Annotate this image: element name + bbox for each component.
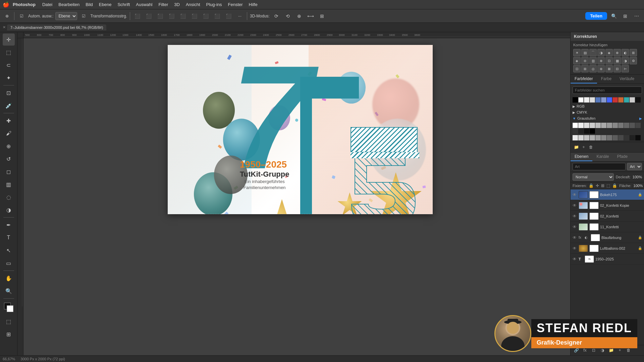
lasso-tool[interactable]: ⊂ [3, 59, 15, 71]
3d-btn3[interactable]: ⊕ [294, 11, 304, 21]
corr-icon-photo-filter[interactable]: ⊞ [630, 49, 637, 56]
gs-swatch-2[interactable] [584, 123, 589, 128]
gs2-8[interactable] [618, 135, 624, 140]
more-btn[interactable]: ··· [235, 11, 244, 21]
gradient-tool[interactable]: ▥ [3, 178, 15, 190]
align-center-h-btn[interactable]: ⬛ [144, 11, 154, 21]
corr-icon-extra7[interactable]: ⊢ [622, 65, 629, 72]
layer-row-luftballons[interactable]: 👁 Luftballons-002 🔒 [571, 243, 644, 254]
apple-menu[interactable]: 🍎 [3, 1, 9, 8]
align-right-btn[interactable]: ⬛ [156, 11, 165, 21]
corr-icon-extra2[interactable]: ⊞ [581, 65, 589, 72]
layer-vis-konfetti[interactable]: 👁 [573, 214, 577, 219]
search-btn[interactable]: 🔍 [609, 11, 619, 21]
swatch-black[interactable] [573, 97, 578, 103]
corr-icon-posterize[interactable]: ▦ [613, 57, 621, 64]
gs-swatch-14[interactable] [584, 128, 589, 134]
swatch-orange[interactable] [618, 97, 624, 103]
distribute3-btn[interactable]: ⬛ [224, 11, 233, 21]
3d-btn4[interactable]: ⟷ [306, 11, 315, 21]
corr-icon-settings[interactable]: ⚙ [630, 57, 637, 64]
gs-swatch-4[interactable] [595, 123, 601, 128]
swatch-white[interactable] [578, 97, 584, 103]
gs-swatch-6[interactable] [607, 123, 612, 128]
corr-icon-bw[interactable]: ◐ [622, 49, 629, 56]
menu-ansicht[interactable]: Ansicht [183, 1, 203, 8]
farbfelder-search[interactable] [573, 86, 642, 94]
swatch-gray1[interactable] [590, 97, 595, 103]
corr-icon-extra4[interactable]: ⊛ [597, 65, 605, 72]
blur-tool[interactable]: ◌ [3, 191, 15, 203]
gs-swatch-1[interactable] [578, 123, 584, 128]
layer-vis-1950[interactable]: 👁 [573, 257, 577, 261]
corr-icon-invert[interactable]: ◑ [622, 57, 629, 64]
corr-icon-extra3[interactable]: ◎ [589, 65, 597, 72]
layer-row-blaufaerbung[interactable]: 👁 fx ◐ Blaufärbung 🔒 [571, 232, 644, 243]
gs2-5[interactable] [601, 135, 606, 140]
menu-bild[interactable]: Bild [83, 1, 96, 8]
align-top-btn[interactable]: ⬛ [167, 11, 176, 21]
move-tool-btn[interactable]: ⊕ [3, 11, 11, 21]
distribute2-btn[interactable]: ⬛ [213, 11, 222, 21]
marquee-tool[interactable]: ⬚ [3, 46, 15, 58]
gs-swatch-11[interactable] [635, 123, 641, 128]
gs2-11[interactable] [635, 135, 641, 140]
menu-hilfe[interactable]: Hilfe [246, 1, 260, 8]
corr-icon-exposure[interactable]: ◑ [597, 49, 605, 56]
corr-icon-extra5[interactable]: ⊠ [605, 65, 613, 72]
layer-vis-blaufaerbung[interactable]: 👁 [573, 235, 577, 240]
align-center-v-btn[interactable]: ⬛ [178, 11, 188, 21]
menu-filter[interactable]: Filter [156, 1, 171, 8]
corr-icon-brightness[interactable]: ☀ [573, 49, 581, 56]
menu-ebene[interactable]: Ebene [96, 1, 114, 8]
layer-vis-konfetti-kopie[interactable]: 👁 [573, 203, 577, 208]
zoom-tool[interactable]: 🔍 [3, 285, 15, 297]
layer-row-bokeh[interactable]: 👁 Bokeh175 🔒 [571, 189, 644, 200]
gs2-10[interactable] [630, 135, 635, 140]
swatch-silver[interactable] [630, 97, 635, 103]
layer-vis-bokeh[interactable]: 👁 [573, 192, 577, 197]
tab-kanaele[interactable]: Kanäle [592, 153, 613, 161]
gs-swatch-8[interactable] [618, 123, 624, 128]
align-bottom-btn[interactable]: ⬛ [190, 11, 199, 21]
gs2-0[interactable] [573, 135, 578, 140]
brush-tool[interactable]: 🖌 [3, 127, 15, 139]
corr-icon-levels[interactable]: ▤ [581, 49, 589, 56]
gs2-4[interactable] [595, 135, 601, 140]
tab-ebenen[interactable]: Ebenen [571, 153, 592, 161]
corr-icon-extra6[interactable]: ⊟ [613, 65, 621, 72]
corr-icon-extra1[interactable]: ⊡ [573, 65, 581, 72]
fix-icon-3[interactable]: ⊞ [601, 183, 604, 188]
fix-icon-5[interactable]: 🔒 [612, 183, 617, 188]
gs2-1[interactable] [578, 135, 584, 140]
gs-swatch-5[interactable] [601, 123, 606, 128]
tab-farbe[interactable]: Farbe [597, 75, 615, 83]
3d-btn2[interactable]: ⟲ [283, 11, 292, 21]
blend-mode-select[interactable]: Normal [573, 173, 614, 181]
corr-icon-gradient-map[interactable]: ▥ [589, 57, 597, 64]
rgb-group[interactable]: ▶ RGB [571, 103, 644, 109]
fix-icon-1[interactable]: 🔒 [589, 183, 594, 188]
align-left-btn[interactable]: ⬛ [133, 11, 142, 21]
eyedropper-tool[interactable]: 💉 [3, 100, 15, 112]
shape-tool[interactable]: ▭ [3, 257, 15, 269]
graustufen-play-icon[interactable]: ▶ [639, 117, 642, 120]
swatch-red[interactable] [612, 97, 618, 103]
doc-close-x[interactable]: ✕ [3, 25, 6, 29]
ebenen-search-input[interactable] [573, 163, 626, 170]
swatch-new-folder-btn[interactable]: 📁 [573, 143, 580, 151]
graustufen-header-row[interactable]: ▼ Graustufen ▶ [571, 115, 644, 121]
fix-icon-2[interactable]: ✛ [596, 183, 599, 188]
corr-icon-channel[interactable]: ◈ [573, 57, 581, 64]
gs-swatch-15[interactable] [590, 128, 595, 134]
menu-3d[interactable]: 3D [171, 1, 182, 8]
swatch-blue3[interactable] [607, 97, 612, 103]
fix-icon-4[interactable]: ⬚ [606, 183, 610, 188]
layer-vis-luftballons[interactable]: 👁 [573, 246, 577, 251]
teilen-button[interactable]: Teilen [585, 12, 607, 20]
workspace-btn[interactable]: ⊞ [621, 11, 630, 21]
more2-btn[interactable]: ⋯ [632, 11, 641, 21]
menu-plugins[interactable]: Plug-ins [204, 1, 225, 8]
corr-icon-vibrance[interactable]: ◈ [605, 49, 613, 56]
swatch-blue1[interactable] [595, 97, 601, 103]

__Task details__: In the records above, collect each line with "layer".

__Output below__:
layer-row-luftballons[interactable]: 👁 Luftballons-002 🔒 [571, 243, 644, 254]
layer-vis-konfetti[interactable]: 👁 [573, 214, 577, 219]
layer-vis-1950[interactable]: 👁 [573, 257, 577, 261]
layer-row-blaufaerbung[interactable]: 👁 fx ◐ Blaufärbung 🔒 [571, 232, 644, 243]
layer-vis-blaufaerbung[interactable]: 👁 [573, 235, 577, 240]
layer-vis-konfetti-kopie[interactable]: 👁 [573, 203, 577, 208]
layer-row-bokeh[interactable]: 👁 Bokeh175 🔒 [571, 189, 644, 200]
layer-vis-bokeh[interactable]: 👁 [573, 192, 577, 197]
layer-vis-luftballons[interactable]: 👁 [573, 246, 577, 251]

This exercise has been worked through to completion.